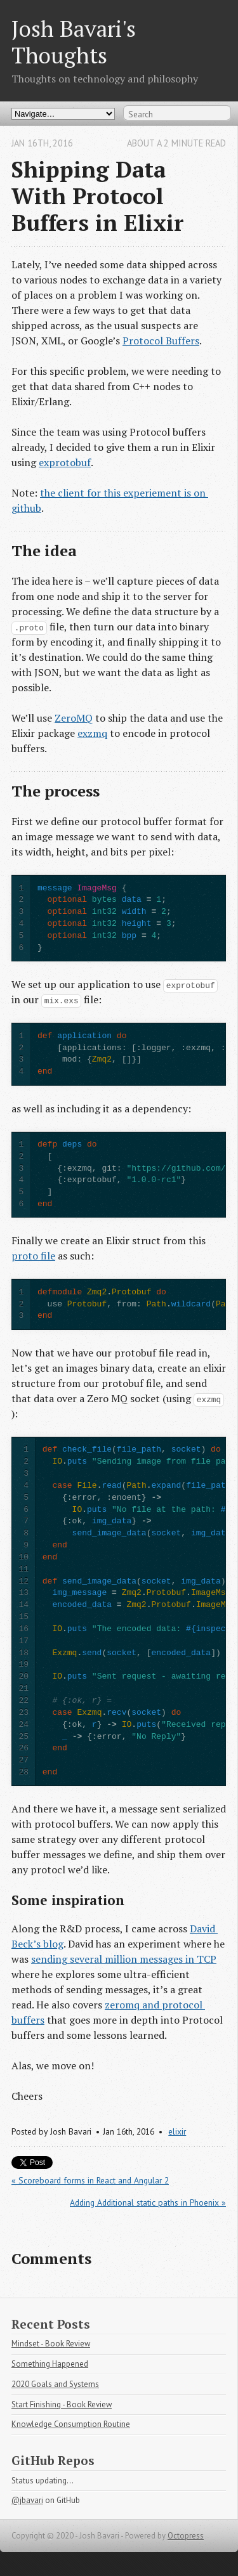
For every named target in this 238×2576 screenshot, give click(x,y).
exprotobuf (65, 462)
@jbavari (27, 2500)
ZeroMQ (74, 718)
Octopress (186, 2535)
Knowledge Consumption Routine (70, 2424)
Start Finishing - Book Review (61, 2404)
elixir (177, 2131)
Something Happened (49, 2363)
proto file (33, 1256)
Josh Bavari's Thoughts (73, 41)
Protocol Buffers (160, 341)
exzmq (92, 733)
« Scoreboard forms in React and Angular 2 (90, 2180)
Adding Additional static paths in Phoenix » (148, 2202)
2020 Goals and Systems (55, 2384)
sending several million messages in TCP (123, 1959)
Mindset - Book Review (50, 2343)
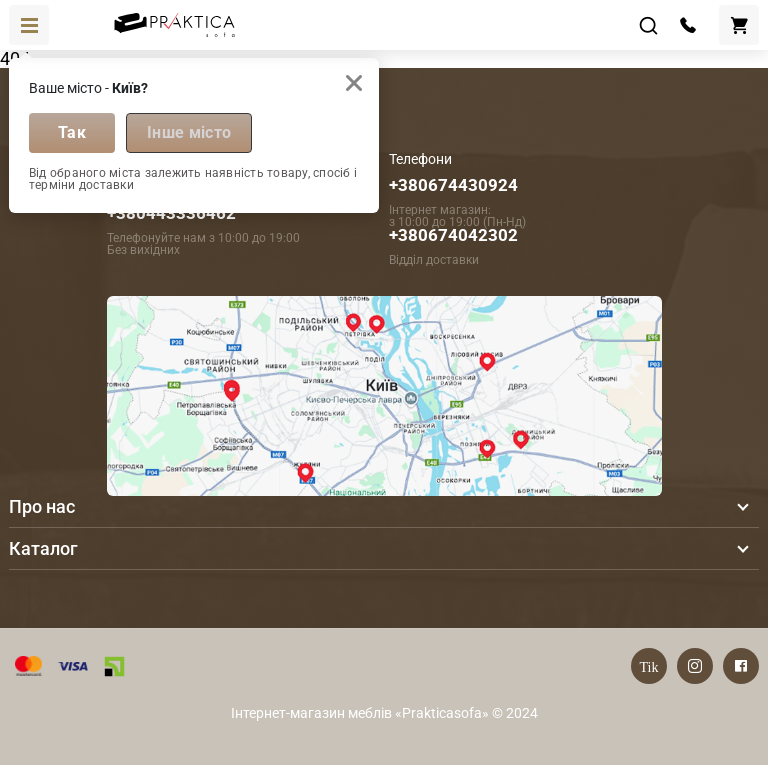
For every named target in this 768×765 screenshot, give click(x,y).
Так (72, 132)
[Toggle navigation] (29, 25)
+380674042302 (453, 235)
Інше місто (189, 132)
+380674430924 (453, 185)
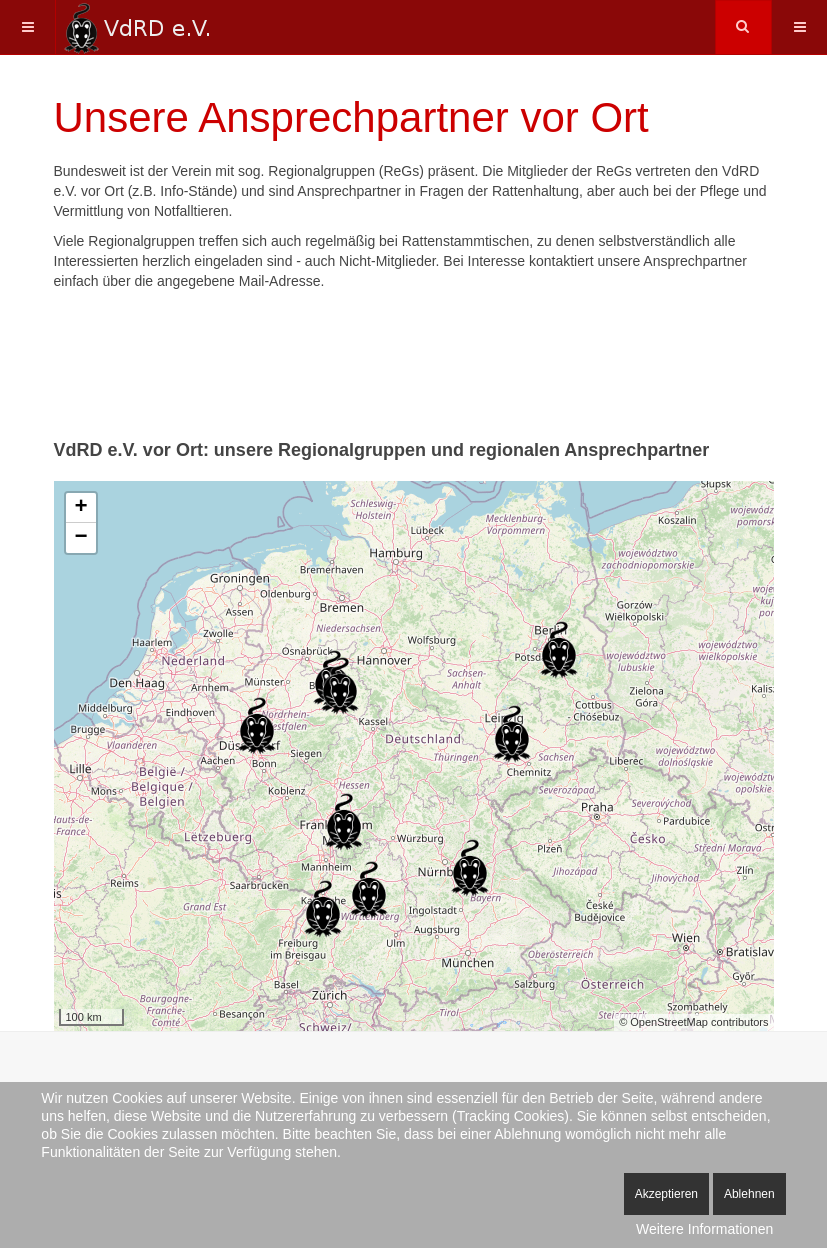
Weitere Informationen (704, 1229)
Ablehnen (749, 1194)
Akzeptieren (666, 1194)
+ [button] (80, 508)
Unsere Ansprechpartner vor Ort (351, 117)
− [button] (80, 538)
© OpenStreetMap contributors (693, 1022)
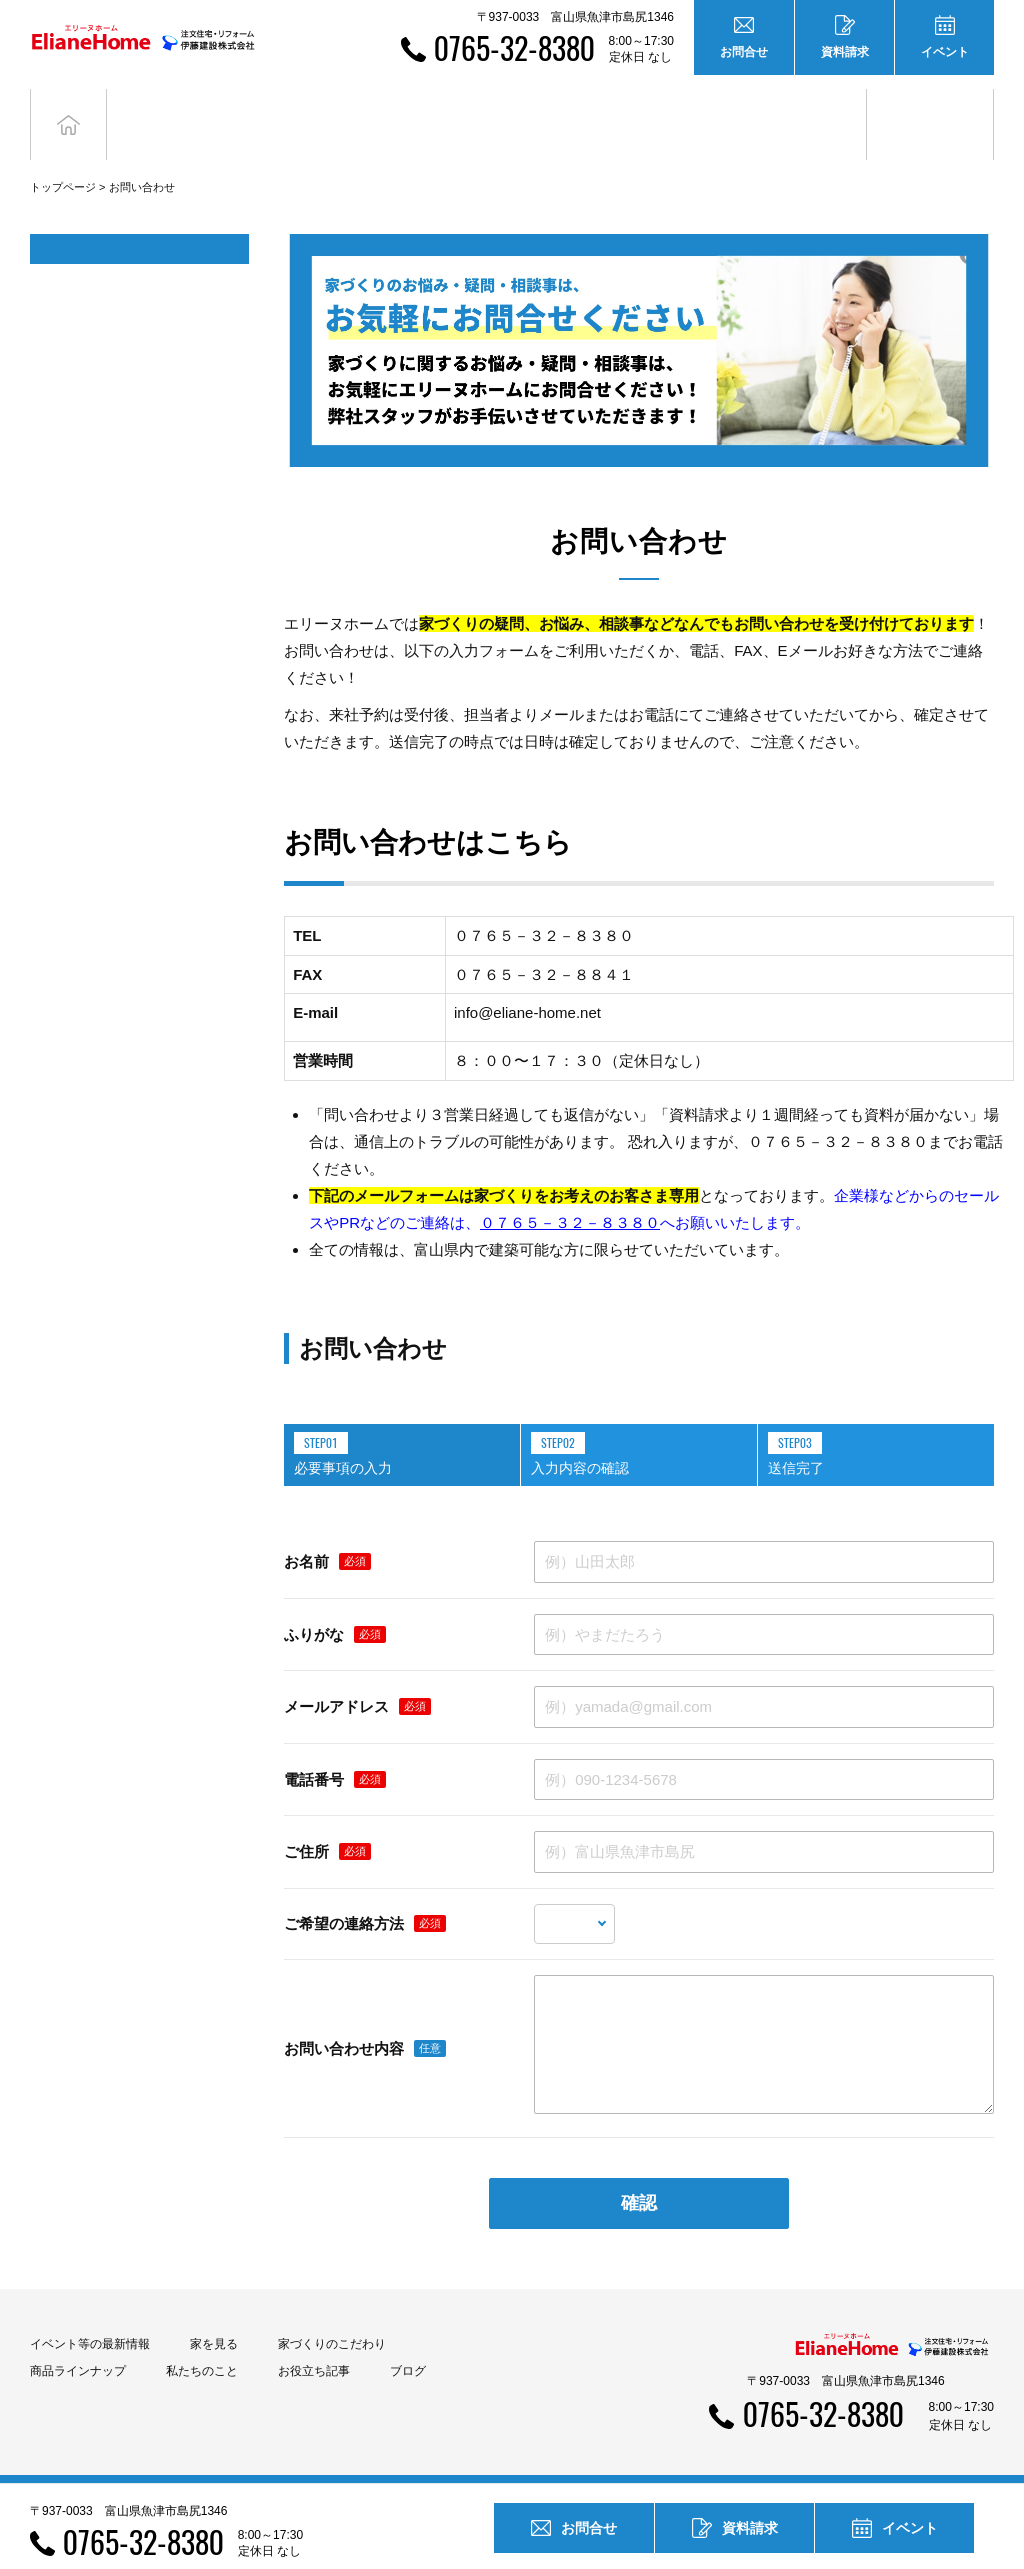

● ● ● ●

• What you are asked to do: Scan the entries above for the word "click", then copy every line in which it occurs.

• Result for this task:
For every named target in this 238×2576 screenshot, give click(x,y).
For every named target in this 768×765 screenshot, give click(x,y).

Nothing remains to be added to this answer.